One of the few things worse than a drugged up hippy, coming up on MDMA or down on a spliff, is a hippy in your own house. If I pay rent, I genuinely have no expectation to hear world music. Womad can piss off.
But even worse than that are people off their plums after a few lines of coke. The city boys slumming it over in Shoreditch, creeping up Kingsland Road. Overconfident, not funny, and intent on stamping their will and view on the rest of the world. Unashamed capitalists ruining the two days of the week I don’t have to leave the house to face political reality.

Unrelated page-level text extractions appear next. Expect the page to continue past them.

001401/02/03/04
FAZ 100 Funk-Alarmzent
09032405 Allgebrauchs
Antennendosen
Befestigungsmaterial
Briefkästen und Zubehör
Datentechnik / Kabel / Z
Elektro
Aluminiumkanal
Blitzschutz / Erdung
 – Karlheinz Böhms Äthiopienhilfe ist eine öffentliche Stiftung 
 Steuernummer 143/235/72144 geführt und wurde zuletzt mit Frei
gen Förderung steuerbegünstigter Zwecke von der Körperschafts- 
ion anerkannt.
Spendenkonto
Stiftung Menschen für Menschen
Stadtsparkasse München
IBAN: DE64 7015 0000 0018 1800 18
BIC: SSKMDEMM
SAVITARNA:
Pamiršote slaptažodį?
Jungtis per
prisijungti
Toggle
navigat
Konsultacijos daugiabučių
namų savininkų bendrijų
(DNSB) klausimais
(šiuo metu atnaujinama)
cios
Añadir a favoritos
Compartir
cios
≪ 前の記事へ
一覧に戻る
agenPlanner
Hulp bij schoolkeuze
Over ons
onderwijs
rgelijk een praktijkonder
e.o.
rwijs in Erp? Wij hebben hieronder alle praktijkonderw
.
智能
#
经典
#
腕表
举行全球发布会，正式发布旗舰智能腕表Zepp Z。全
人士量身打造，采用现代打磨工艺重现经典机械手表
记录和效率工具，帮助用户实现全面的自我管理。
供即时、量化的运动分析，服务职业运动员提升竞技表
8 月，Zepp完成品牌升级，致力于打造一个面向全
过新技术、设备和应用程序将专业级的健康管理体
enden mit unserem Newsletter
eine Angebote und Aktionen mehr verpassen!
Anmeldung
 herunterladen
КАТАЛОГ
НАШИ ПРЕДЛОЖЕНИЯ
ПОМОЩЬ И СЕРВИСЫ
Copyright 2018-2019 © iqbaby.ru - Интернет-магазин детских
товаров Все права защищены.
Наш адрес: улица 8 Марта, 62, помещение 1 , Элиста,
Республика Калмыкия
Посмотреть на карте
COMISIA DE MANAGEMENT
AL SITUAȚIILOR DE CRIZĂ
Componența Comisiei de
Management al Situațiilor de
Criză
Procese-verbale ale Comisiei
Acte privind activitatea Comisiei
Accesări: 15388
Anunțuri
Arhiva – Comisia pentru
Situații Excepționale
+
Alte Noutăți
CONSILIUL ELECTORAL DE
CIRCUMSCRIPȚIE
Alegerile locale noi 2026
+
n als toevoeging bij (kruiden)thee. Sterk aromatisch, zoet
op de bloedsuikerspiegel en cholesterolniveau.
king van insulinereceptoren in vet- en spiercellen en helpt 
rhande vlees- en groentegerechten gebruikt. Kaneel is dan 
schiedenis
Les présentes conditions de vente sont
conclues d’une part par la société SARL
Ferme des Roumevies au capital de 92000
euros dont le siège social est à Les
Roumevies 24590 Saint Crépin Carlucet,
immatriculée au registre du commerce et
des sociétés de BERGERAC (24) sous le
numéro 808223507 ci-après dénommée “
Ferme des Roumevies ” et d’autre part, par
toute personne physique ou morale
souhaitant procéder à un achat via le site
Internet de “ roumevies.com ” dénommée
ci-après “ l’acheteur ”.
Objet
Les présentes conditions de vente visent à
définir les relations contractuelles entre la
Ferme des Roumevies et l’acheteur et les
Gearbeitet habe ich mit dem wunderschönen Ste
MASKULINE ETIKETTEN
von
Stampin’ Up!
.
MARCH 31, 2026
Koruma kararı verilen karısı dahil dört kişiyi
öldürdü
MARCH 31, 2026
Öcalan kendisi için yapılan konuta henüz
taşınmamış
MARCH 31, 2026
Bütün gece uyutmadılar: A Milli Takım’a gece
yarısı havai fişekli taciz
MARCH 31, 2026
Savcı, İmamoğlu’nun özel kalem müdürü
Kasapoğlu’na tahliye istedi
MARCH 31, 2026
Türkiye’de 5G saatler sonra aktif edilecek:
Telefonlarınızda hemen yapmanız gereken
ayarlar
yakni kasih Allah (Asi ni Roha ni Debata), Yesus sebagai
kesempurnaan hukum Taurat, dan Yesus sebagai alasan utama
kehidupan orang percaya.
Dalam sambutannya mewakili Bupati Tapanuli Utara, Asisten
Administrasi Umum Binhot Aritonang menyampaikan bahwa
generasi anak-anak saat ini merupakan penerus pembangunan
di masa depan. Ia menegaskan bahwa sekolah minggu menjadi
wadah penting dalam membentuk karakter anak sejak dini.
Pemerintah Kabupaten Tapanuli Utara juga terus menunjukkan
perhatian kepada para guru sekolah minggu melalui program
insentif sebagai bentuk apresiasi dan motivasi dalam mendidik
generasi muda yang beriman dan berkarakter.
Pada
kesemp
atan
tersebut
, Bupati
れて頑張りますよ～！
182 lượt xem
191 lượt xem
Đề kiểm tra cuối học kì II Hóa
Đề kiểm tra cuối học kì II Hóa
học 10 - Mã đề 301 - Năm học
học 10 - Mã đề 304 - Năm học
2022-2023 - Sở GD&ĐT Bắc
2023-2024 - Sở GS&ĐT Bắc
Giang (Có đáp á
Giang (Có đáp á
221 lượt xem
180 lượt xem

It’s not that I don’t sympathise. Honestly, do you like real life? Nope, nobody sensible does. It’s a crushing drag interspersed by sleep, bog breaks and illness. You know what’s also a crushing drag? Spending time with people on ketamine. If you’ve ever got nostalgic for watching Joey Deacon on Blue Peter, then watch entranced as your friends hoover up a vet’s anaesthetic supply. They’re on their way to becoming an ever more senseless reconstruction of Dawn of the Dead. But stupider. In Dawn of The Dead, the zombies overpower the humans. It might seem like ketamine’s reach is getting similarly out of hand, but here’s a tip: people on ketamine are much, much easier to kill than a zombie. In fact, give them a power drill and there’s every chance they’ll do it themselves. Or a flight of stairs.
You know who I wouldn’t mind being brought back? Junkies. At least they’re quiet.